VIBRATO
Accoutumance au plaisir en cadence.
Bruxelles. Janvier 2013. Ce lundi, Aude est arrivée tôt au travail. La société Crediwi sera là à 10h00' pour la nouvelle campagne de publicité. Cet usurier en pleine croissance pèse plus de la moitié du business de l'agence. Une responsabilité qu'Aude porte sereine, sûre de convaincre le client. C'est autre chose qui la tracasse, d'ordre privé.

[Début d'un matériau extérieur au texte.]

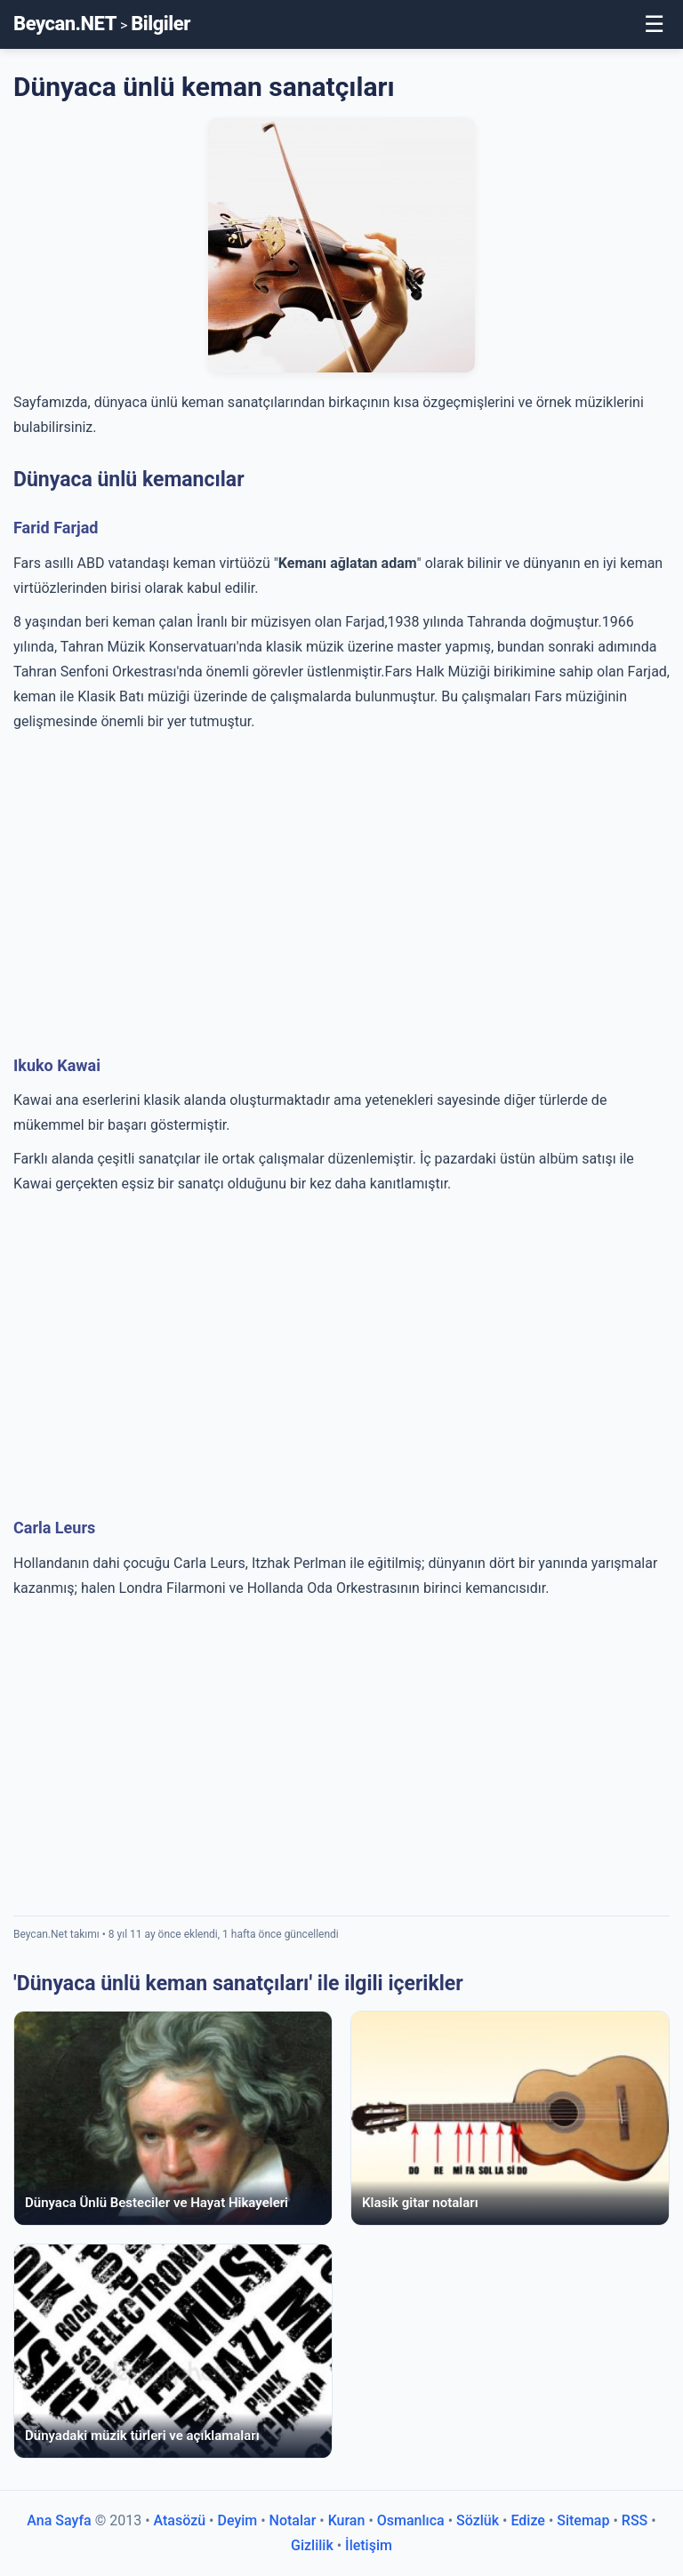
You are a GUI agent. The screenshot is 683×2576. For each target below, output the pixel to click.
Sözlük (477, 2520)
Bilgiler (160, 23)
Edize (527, 2520)
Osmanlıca (411, 2520)
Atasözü (180, 2520)
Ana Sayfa (59, 2520)
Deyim (237, 2520)
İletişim (368, 2545)
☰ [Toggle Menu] (654, 24)
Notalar (293, 2520)
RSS (634, 2520)
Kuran (347, 2520)
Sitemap (583, 2520)
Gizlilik (312, 2545)
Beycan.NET (65, 23)
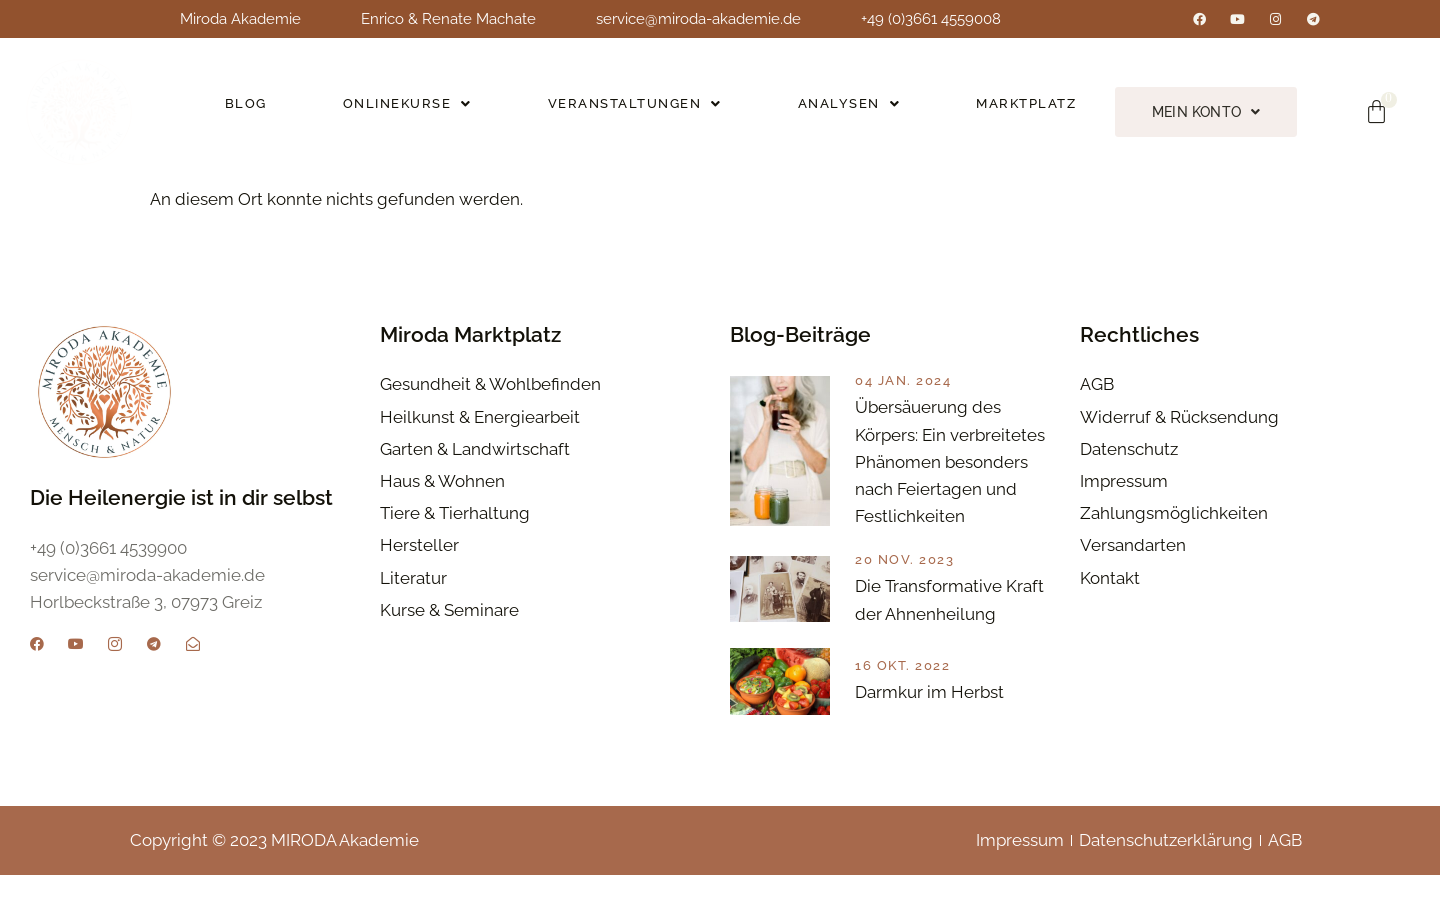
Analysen (844, 109)
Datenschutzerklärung (1166, 878)
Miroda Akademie (240, 19)
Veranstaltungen (632, 109)
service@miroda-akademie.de (698, 19)
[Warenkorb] (1377, 111)
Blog (245, 109)
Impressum (1020, 878)
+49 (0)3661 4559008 (931, 19)
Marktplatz (1021, 109)
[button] (406, 110)
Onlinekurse (405, 109)
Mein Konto (1203, 111)
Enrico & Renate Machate (448, 19)
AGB (1285, 878)
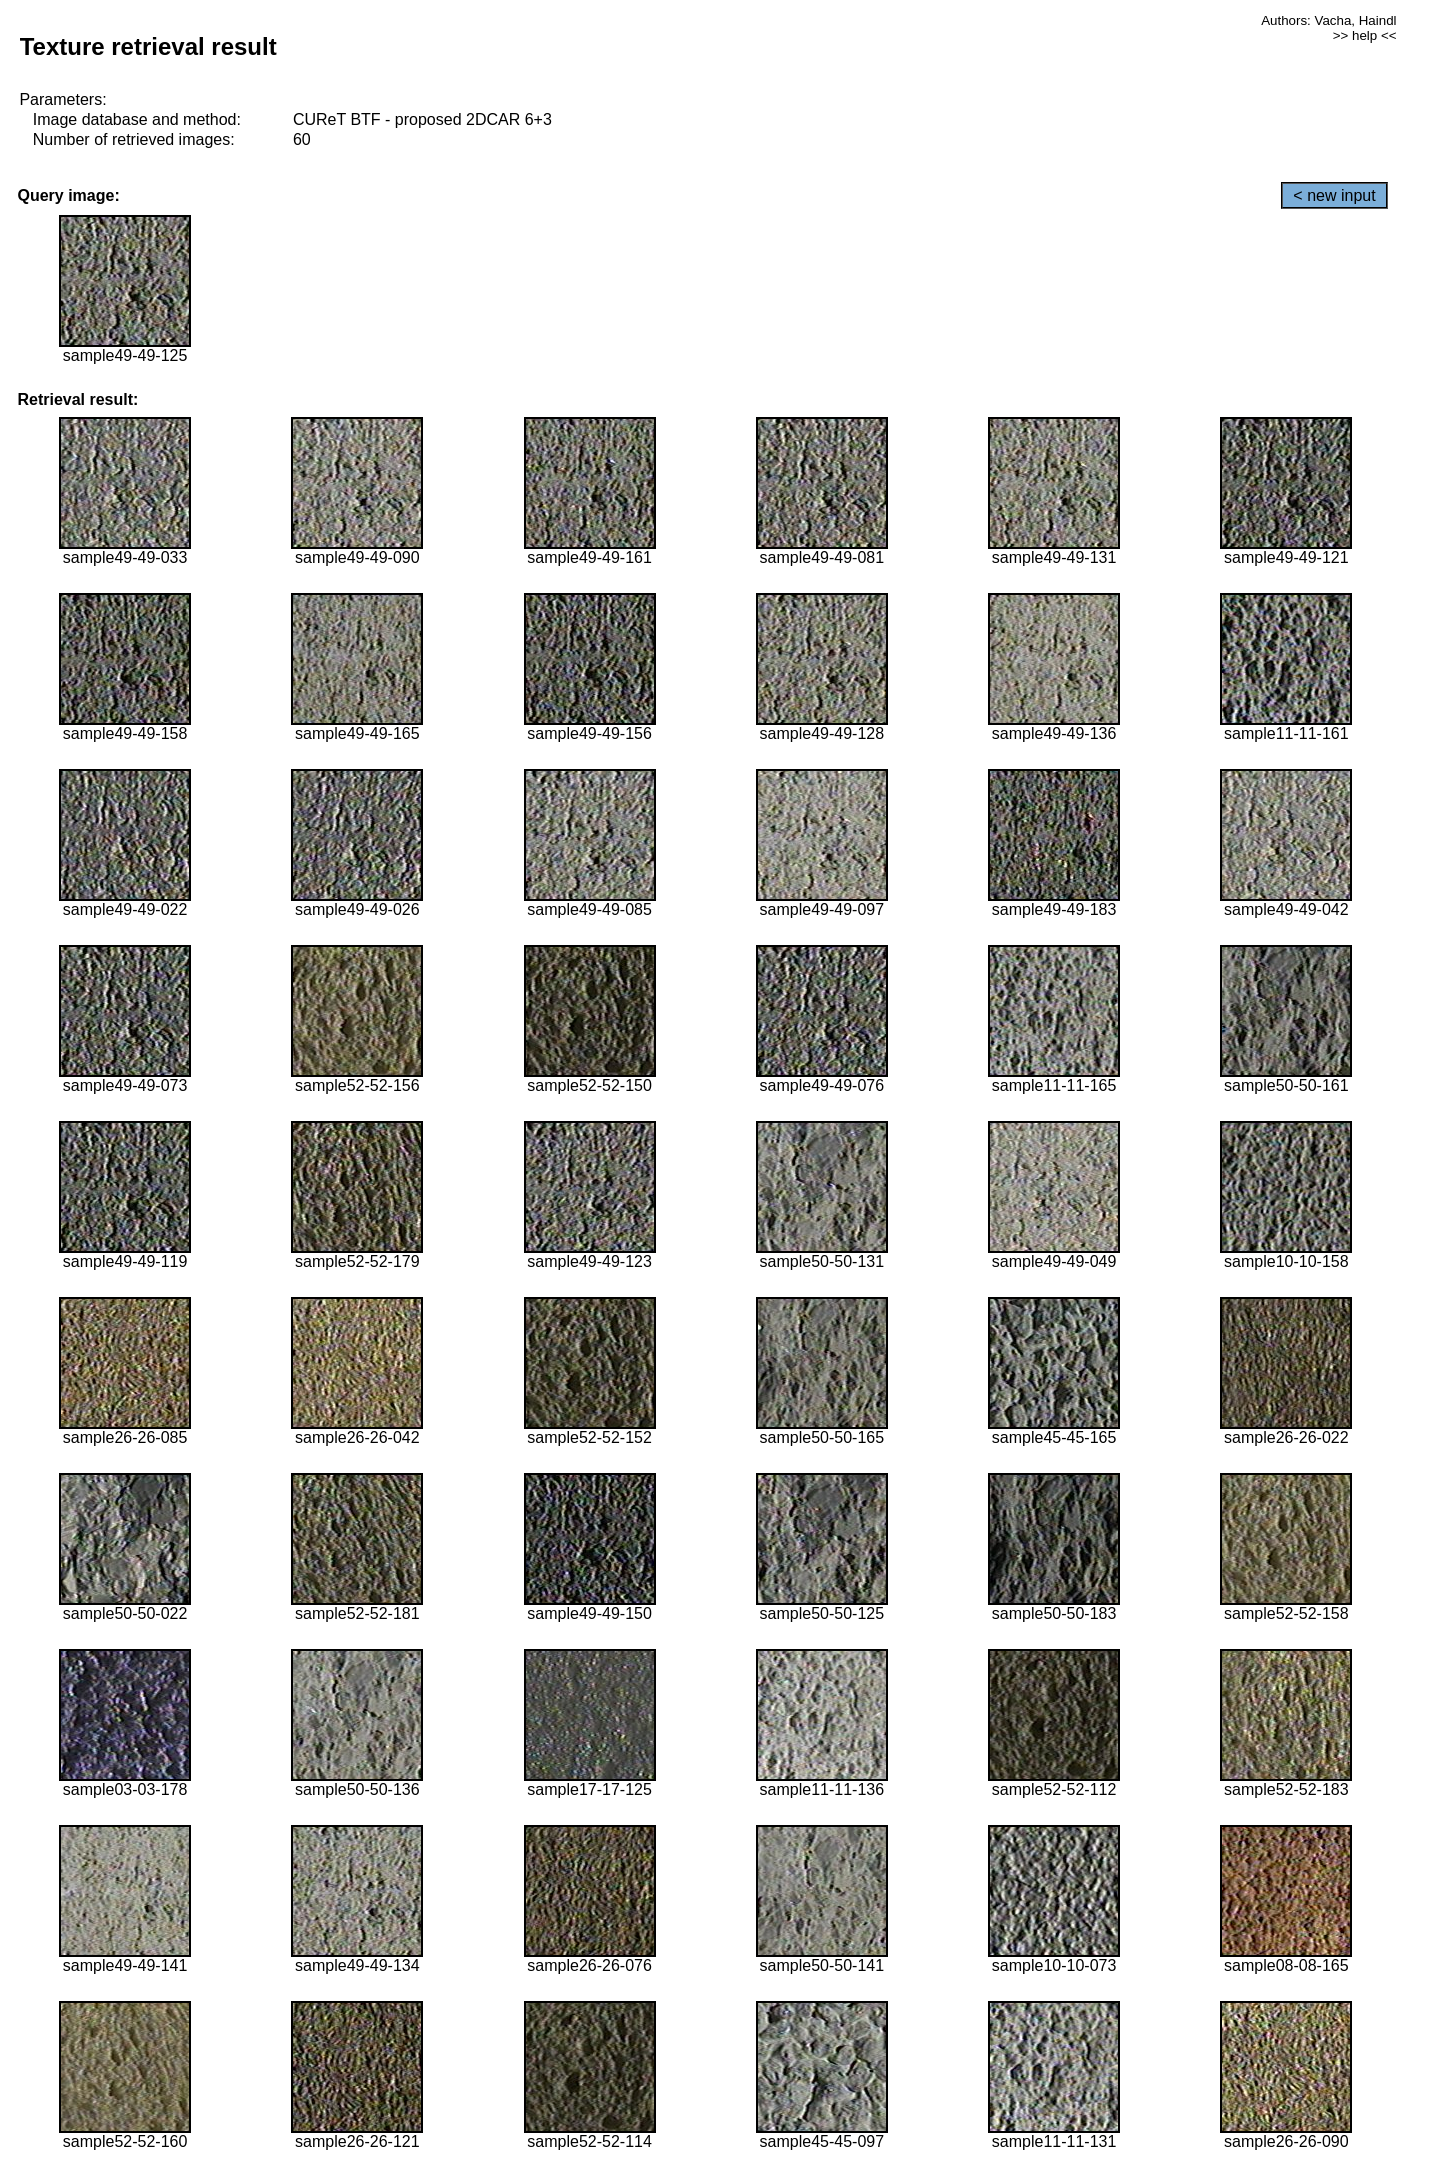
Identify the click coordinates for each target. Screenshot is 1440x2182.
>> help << (1365, 35)
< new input (1334, 195)
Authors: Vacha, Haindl (1328, 20)
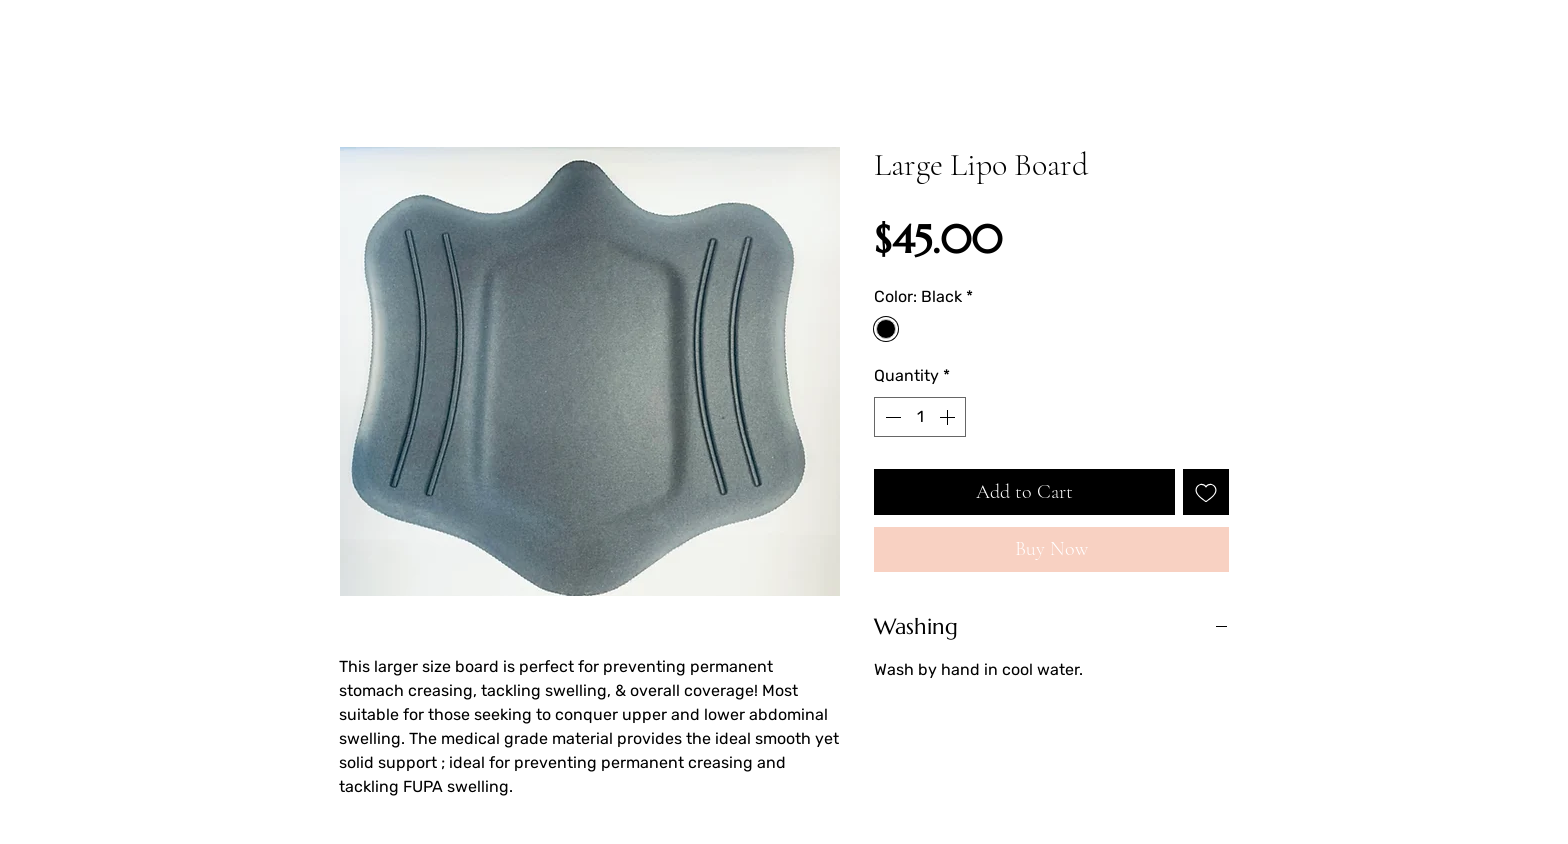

La veille, chez elle, Aude avait été étonnée du paquet enrubanné d'or sur la cheminée. Surprise car en accord avec François, son compagnon chômeur, de cadeaux pour le Nouvel An, ils avaient convenu de se passer. Aussi, la curiosité l'avait accompagnée toute la journée rêvant même du voyage en Martinique si souvent évoqué. Médianoche : l'heure des vœux est enfin arrivée. Au déballage, rien concernant Fort-de-France mais enfoui sous un papier de soie, un objet oblong rose qu'à peine elle ose toucher de peur de l'animer... et pourtant c'est bien là sa finalité. Il faudra un François chauffé au Laurent Perrier rosé pour convaincre Aude de tester l'orgasme musicalement assisté. Il s'appelle Freestyle, ce vibrant complice qui une fois incorporé n'a de cesse de gigoter. Aude n'ayant pas craché sur les bulles alcoolisées est vautrée en nuisette dans le canapé. François, à l'autre bout du Château d'Ax, l'iPod callé dans la paume, envoie du lourd : Stuck On Fuckin' You, The Edge Of Glory, Judas… La lady, sous le casque, comme habitée par un courant d'air pulsé est de plus en plus secouée et le final d'Americano s'accompagne d'un râle prolongé. Depuis la chute de libido de François due aux rendez-vous répétés chez Pôle Emploi, voilà enfin le soulagement. Un déficit en jouissance comblé et un substitut à la galipette qu'elle va adopter.
Radan Kovacic de Crediwi est arrivé à l'agence avec son staff : quatre cavaliers de l'apocalypse financière en costume et cravate noirs ainsi qu'une grande blonde en escarpins dorés dont on s'interroge sur sa spécialité. Pour compléter, Roger, directeur artistique de l'agence en Converse à damiers, joue au bouffon bariolé. La présentation est un succès, le patron et ses acolytes opinant métronomiquement du chef avec des « bien ça ! ». Le slogan de la campagne : "Le bonheur est dans le prêt" accompagne des photos d'hommes et de femmes heureux sur la voie du surendettement. En clôture, Radan Kovacic marquera virilement son accord par une claque dans le dos d'Aude suivie d'une invitation pour tous au restaurant.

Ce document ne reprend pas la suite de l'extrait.